On July 21, 1979, the bodies of fourteen year-old Edward Smith and thirteen year-old Alfred Evans were found in Southwest Atlanta. Both had been murdered and authorities struggled to find a motive for the senseless killings. Over the course of the next two years, more than twenty children, adolescents and adults were found murdered in Atlanta. The homicides were dubbed by the media as the Atlanta Child Murders. Today, the crimes are a distant memory for many Americans but Atlantans will vividly recall the time period in which the primarily African-American areas of the city lived in fear as a killer was on the loose, preying upon young children, teens and adults. Less than forty years ago, a homicidal maniac terrorized the famed Southern Georgia city that served as the home of the 1996 Olympic Games.
When Wayne Bertram Williams was arrested on June 21,1981, the City of Atlanta breathed a collective sigh of relief. It now seemed as if Atlanta’s children could once again venture outdoors without fear of death. Authorities had been watching Williams for some time before taking him into custody and officially charging him with the murders of Nathaniel Cater and Jimmy Payne, both of whom were adults at the time of their deaths. Williams was later convicted and sentenced to life in prison. To this day he continues to profess his innocence with defiant statements and baseless theories as to how the murders occurred. Eerily, prosecutors knew that their chances of convicting him on all of the murders were nearly impossible and to this day, some of them are technically unresolved. Williams was the main suspect but because he was never convicted of them, there is no formal sense of closure to those open homicides. Authorities had suspected Williams had help but were never able to prove it conclusively. Myths and rumors have plagued the Atlanta Child Murders nearly from the beginning, clouding the truth. But author Jack Rosewood has sought out to dis-spell these myths, telling the true story of Wayne Williams and the deaths in the City of Atlanta between 1979 and 1981.

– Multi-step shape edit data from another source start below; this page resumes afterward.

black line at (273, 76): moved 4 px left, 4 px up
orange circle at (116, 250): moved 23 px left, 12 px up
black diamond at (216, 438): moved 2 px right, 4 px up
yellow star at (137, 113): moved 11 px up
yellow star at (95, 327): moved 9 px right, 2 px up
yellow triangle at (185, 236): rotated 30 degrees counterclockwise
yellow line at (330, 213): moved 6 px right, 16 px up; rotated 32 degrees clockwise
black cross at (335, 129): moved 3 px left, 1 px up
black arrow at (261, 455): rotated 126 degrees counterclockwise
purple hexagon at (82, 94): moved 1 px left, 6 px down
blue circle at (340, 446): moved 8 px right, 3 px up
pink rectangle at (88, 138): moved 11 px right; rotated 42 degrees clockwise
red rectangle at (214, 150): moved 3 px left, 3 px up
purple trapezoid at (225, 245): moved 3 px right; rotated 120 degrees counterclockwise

The book is more a compendium than a biography of Williams or detailed examination of his trial and subsequent conviction. Rosewood’s purpose is strictly to relate what is fact and discard what is fiction. And the result is a chronological examination of the case from start to finish, giving readers the most complete picture of what really happened. The authors spares the reader from any bias and ridiculous fodder for gossip. The presentation in the book is streamlined with a steady but not too quick pace, keeping the reader engaged as the story picks up pace and Williams enters the cross-hairs of the Atlanta Police Department. Those who decide to make notes will find that the paragraphs are formatted perfectly for highlighting information to be retained for a later date. Rosewood covers each victim, not just as another number but as young kid or adult, driving home the savageness of the murders.

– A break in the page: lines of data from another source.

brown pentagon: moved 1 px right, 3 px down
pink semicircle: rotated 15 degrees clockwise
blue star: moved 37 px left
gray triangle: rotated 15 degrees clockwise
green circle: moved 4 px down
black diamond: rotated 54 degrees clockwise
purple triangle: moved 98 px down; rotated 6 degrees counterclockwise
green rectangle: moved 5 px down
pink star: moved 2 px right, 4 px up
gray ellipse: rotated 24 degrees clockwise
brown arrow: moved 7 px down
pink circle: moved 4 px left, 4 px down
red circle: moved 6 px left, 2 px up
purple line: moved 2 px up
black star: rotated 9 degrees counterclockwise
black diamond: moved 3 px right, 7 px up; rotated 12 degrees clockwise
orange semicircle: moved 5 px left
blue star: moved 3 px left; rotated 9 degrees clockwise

Major crimes have the tendency to cause speculation among investigators and citizens alike. All sorts of theories arose as to who was responsible for the murders. Rosewood covers those theories, as outlandish as they were and still are, and breaks them down until they no longer have any semblance of reality. Race has always had a large role in Atlanta, a city which was at one time was a hotbed of Ku Klux Clan activity. The city’s dark racial history reared its head again, becoming a political pawn in the mission to bring the killer to justice. And even today, the murders continue to bring up discussions about race, politics and law enforcement in Atlanta. Rosewood handles the subject perfectly and clears up any misconceptions that may exist.
Towards the end of the book, Rosewood gives interesting descriptions of other notable or perhaps forgotten African-American serial killers in the United States. Their names will undoubtedly be unfamiliar to many readers. And for others, the idea of black serial killer seems too surreal to believe. But Rosewood has done his homework and these killers are just as deadly or even more so than Williams. Curiously, after he was arrested, tried and convicted, the murders stopped. The cessation of the homicides led many to firmly believe that Williams was the right man. He has never admitted to killing anyone and will surely go this grave professing his innocence. But forensic evidence, damning witness testimony and Williams’ own implosion on the witness stand, sealed his fate and led to his confinement for life behind bars. His appeals have been exhausted and it is nearly certain that Wayne Williams will spend the rest of his life in prison. History may one day absolve him of some of the crimes attributed to him, but until then, the Atlanta Child Murders lays squarely on the shoulders of Wayne Williams.